Del resto è ormai consolidato l’asse tra Repubblicani ed elettorato evangelico, un’intesa nata ai tempi di George Bush («nel 2004 la permanenza di George Bush alla Casa Bianca sembrava in pericolo per l’impopolarità delle sue guerre, un grosso contributo alla rielezione venne dal suo stratega elettorale, Karl Rove, che andò a cercare negli Stati chiave sacche di evangelici, conservatori ma fin lì estranei alla politica») ma messa a sistema da Trump con l’uso “dei simboli cristiani per esorcizzare momenti per lui difficili” e “una retorica nella quale si presenta come il Salvatore” (la maiuscola è del Corriere, ndr). I suoi sostenitori non sono da meno, avvicinando la “persecuzione giudiziaria di Trump e la crocifissione di Cristo” (paragoni “aumentati vertiginosamente quest’anno” sui social), mentre i pastori dal pulpito spiegano che «Trump ha fatto anche cose vergognose, ma non è la prima volta che Dio usa un peccatore per perseguire i suoi disegni»; in questo quadro teologico dai riverberi non troppo rassicuranti l’ex presidente «ha sfruttato l’immagine della crocifissione, ma poi, consapevole di essere un peccatore, è stato attento a non paragonarsi al figlio di Dio».

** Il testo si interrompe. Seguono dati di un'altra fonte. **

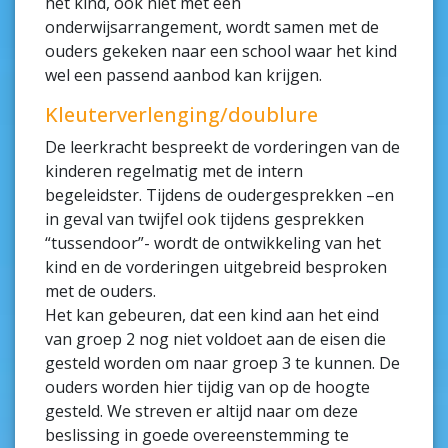
het kind, ook niet met een
onderwijsarrangement, wordt samen met de
ouders gekeken naar een school waar het kind
wel een passend aanbod kan krijgen.
Kleuterverlenging/doublure
De leerkracht bespreekt de vorderingen van de
kinderen regelmatig met de intern
begeleidster. Tijdens de oudergesprekken –en
in geval van twijfel ook tijdens gesprekken
“tussendoor”- wordt de ontwikkeling van het
kind en de vorderingen uitgebreid besproken
met de ouders.
Het kan gebeuren, dat een kind aan het eind
van groep 2 nog niet voldoet aan de eisen die
gesteld worden om naar groep 3 te kunnen. De
ouders worden hier tijdig van op de hoogte
gesteld. We streven er altijd naar om deze
beslissing in goede overeenstemming te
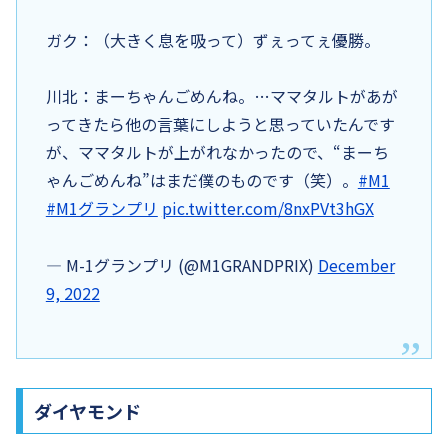
ガク：（大きく息を吸って）ずぇってぇ優勝。
川北：まーちゃんごめんね。…ママタルトがあが
ってきたら他の言葉にしようと思っていたんです
が、ママタルトが上がれなかったので、“まーち
ゃんごめんね”はまだ僕のものです（笑）。
#M1
#M1グランプリ
pic.twitter.com/8nxPVt3hGX
— M-1グランプリ (@M1GRANDPRIX)
December
9, 2022
ダイヤモンド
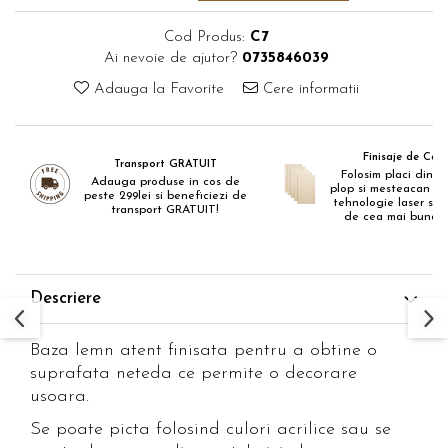
Cod Produs:
C7
Ai nevoie de ajutor?
0735846039
Adauga la Favorite
Cere informatii
Finisaje de Cali
Transport GRATUIT
Folosim placi din p
Adauga produse in cos de
plop si mesteacan de
peste 299lei si beneficiezi de
tehnologie laser si c
transport GRATUIT!
de cea mai buna ca
Descriere
Baza lemn atent finisata pentru a obtine o
suprafata neteda ce permite o decorare
usoara.
Se poate picta folosind culori acrilice sau se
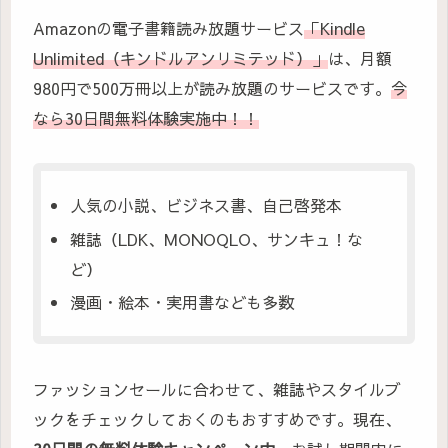
Amazonの電子書籍読み放題サービス
「Kindle
Unlimited（キンドルアンリミテッド）」
は、月額
980円で500万冊以上が読み放題のサービスです。
今
なら30日間無料体験実施中！！
人気の小説、ビジネス書、自己啓発本
雑誌（LDK、MONOQLO、サンキュ！な
ど）
漫画・絵本・実用書なども多数
ファッションセールに合わせて、雑誌やスタイルブ
ックをチェックしておくのもおすすめです。現在、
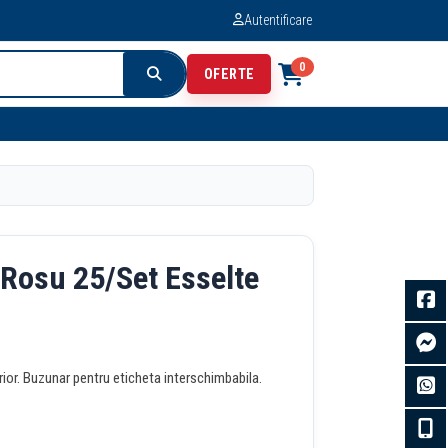
Autentificare
0
OFERTE
 Rosu 25/Set Esselte
erior. Buzunar pentru eticheta interschimbabila.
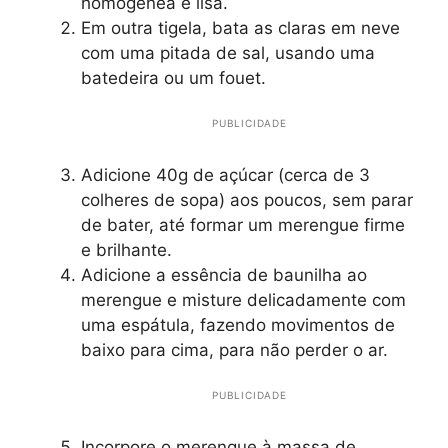
homogênea e lisa.
Em outra tigela, bata as claras em neve
com uma pitada de sal, usando uma
batedeira ou um fouet.
PUBLICIDADE
Adicione 40g de açúcar (cerca de 3
colheres de sopa) aos poucos, sem parar
de bater, até formar um merengue firme
e brilhante.
Adicione a essência de baunilha ao
merengue e misture delicadamente com
uma espátula, fazendo movimentos de
baixo para cima, para não perder o ar.
PUBLICIDADE
Incorpore o merengue à massa de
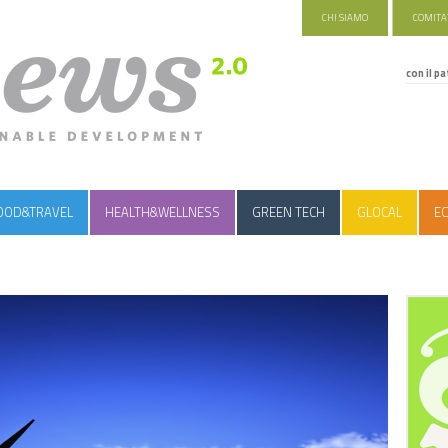
CHI SIAMO
COMITAT
con il pa
OOD&TRAVEL
HEALTH&WELLNESS
GREEN TECH
GLOCAL
EC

Qualche dubbio, semmai, emerge analizzando i dettagli, per esempio ascoltando l’intervista in cui spiega che “poteva essere morto” e invece è ancora qui «by luck or by God», per fortuna o grazie a Dio. «Trump non si è sbilanciato nello scegliere la potenza grazie a cui è ancora tra i vivi: se la fortuna o se Dio», rileva Vito Mancuso sulla Stampa. Un’attribuzione lasciata “prudentemente in sospeso”, nota il teologo, che tuttavia «diviene dirimente non appena si inizia a pensare: Scusi, per fortuna “o” per Dio?».